> Exercise aim
The reply must be the number of lines in the following material that include the word "Holmes", and nothing more.

┌──

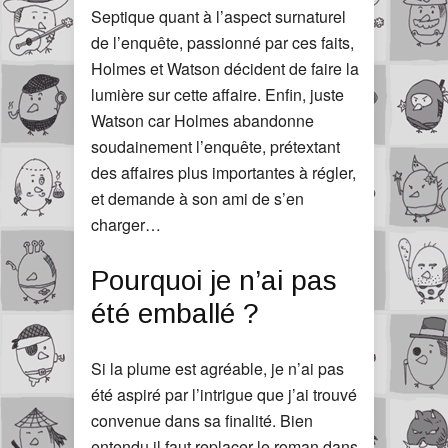
Septique quant à l’aspect surnaturel
de l’enquête, passionné par ces faits,
Holmes et Watson décident de faire la
lumière sur cette affaire. Enfin, juste
Watson car Holmes abandonne
soudainement l’enquête, prétextant
des affaires plus importantes à régler,
et demande à son ami de s’en
charger…
Pourquoi je n’ai pas
été emballé ?
Si la plume est agréable, je n’ai pas
été aspiré par l’intrigue que j’ai trouvé
convenue dans sa finalité. Bien
entendu il faut replacer le roman dans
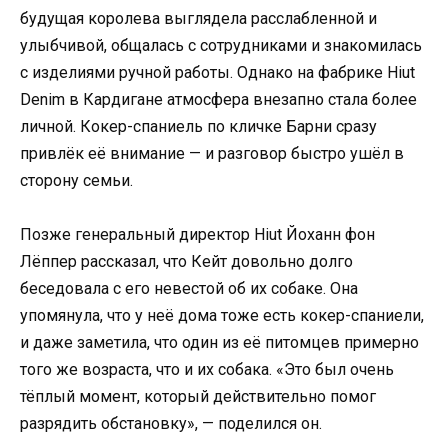
будущая королева выглядела расслабленной и
улыбчивой, общалась с сотрудниками и знакомилась
с изделиями ручной работы. Однако на фабрике Hiut
Denim в Кардигане атмосфера внезапно стала более
личной. Кокер-спаниель по кличке Барни сразу
привлёк её внимание — и разговор быстро ушёл в
сторону семьи.
Позже генеральный директор Hiut Йоханн фон
Лёппер рассказал, что Кейт довольно долго
беседовала с его невестой об их собаке. Она
упомянула, что у неё дома тоже есть кокер-спаниели,
и даже заметила, что один из её питомцев примерно
того же возраста, что и их собака. «Это был очень
тёплый момент, который действительно помог
разрядить обстановку», — поделился он.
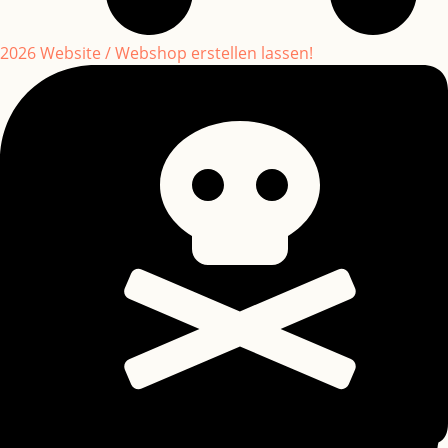
2026 Website / Webshop erstellen lassen!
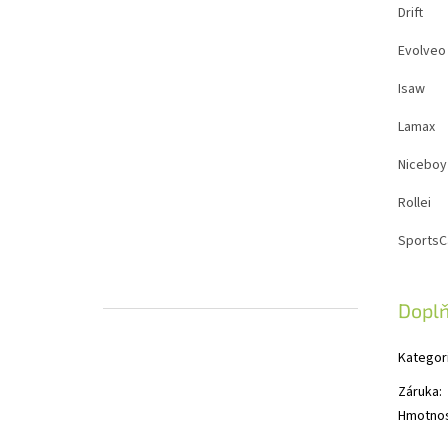
Drift
Evolveo
Isaw
Lamax
Niceboy
Rollei
Sports
Dopl
Kategor
Záruka
:
Hmotno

└──

> Answer to the exercise
2